▶ _WORK INSTRUCTION_:
Starting at the line that holds "10 Aralık, 2022" and stopping at the line that holds "Bizi Sosyal Medyada Takip Edin", restate the records below word for word, with both of those lines included.

▶ _Page-level text extractions_:
==================================================

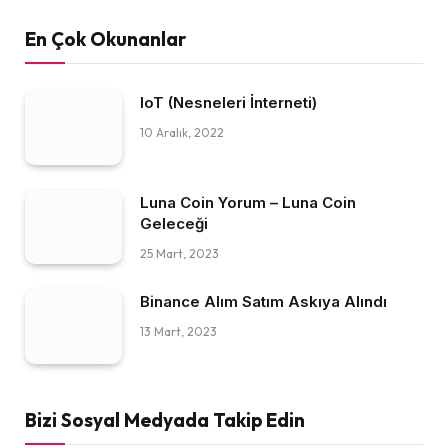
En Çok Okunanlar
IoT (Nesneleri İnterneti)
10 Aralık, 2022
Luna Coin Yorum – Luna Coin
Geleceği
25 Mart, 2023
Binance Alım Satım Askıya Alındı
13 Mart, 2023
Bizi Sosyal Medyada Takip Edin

==================================================

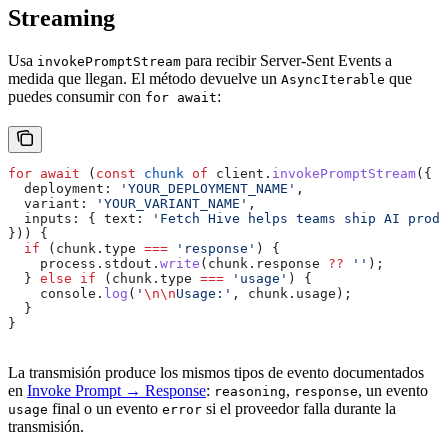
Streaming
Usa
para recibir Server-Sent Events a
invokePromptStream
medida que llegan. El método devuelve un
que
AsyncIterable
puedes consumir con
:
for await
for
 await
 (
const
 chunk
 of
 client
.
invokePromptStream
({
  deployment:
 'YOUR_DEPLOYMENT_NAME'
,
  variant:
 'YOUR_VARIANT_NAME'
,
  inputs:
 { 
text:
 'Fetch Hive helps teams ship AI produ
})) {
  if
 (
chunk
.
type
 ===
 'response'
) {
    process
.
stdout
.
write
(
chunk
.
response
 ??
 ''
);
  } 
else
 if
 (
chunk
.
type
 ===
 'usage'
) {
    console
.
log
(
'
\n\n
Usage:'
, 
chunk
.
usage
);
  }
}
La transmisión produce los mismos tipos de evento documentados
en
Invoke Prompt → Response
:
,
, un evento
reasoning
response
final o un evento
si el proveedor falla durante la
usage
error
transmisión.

==================================================

▶ _RESPONSE TO THIS TASK_:
10 Aralık, 2022
Luna Coin Yorum – Luna Coin
Geleceği
25 Mart, 2023
Binance Alım Satım Askıya Alındı
13 Mart, 2023
Bizi Sosyal Medyada Takip Edin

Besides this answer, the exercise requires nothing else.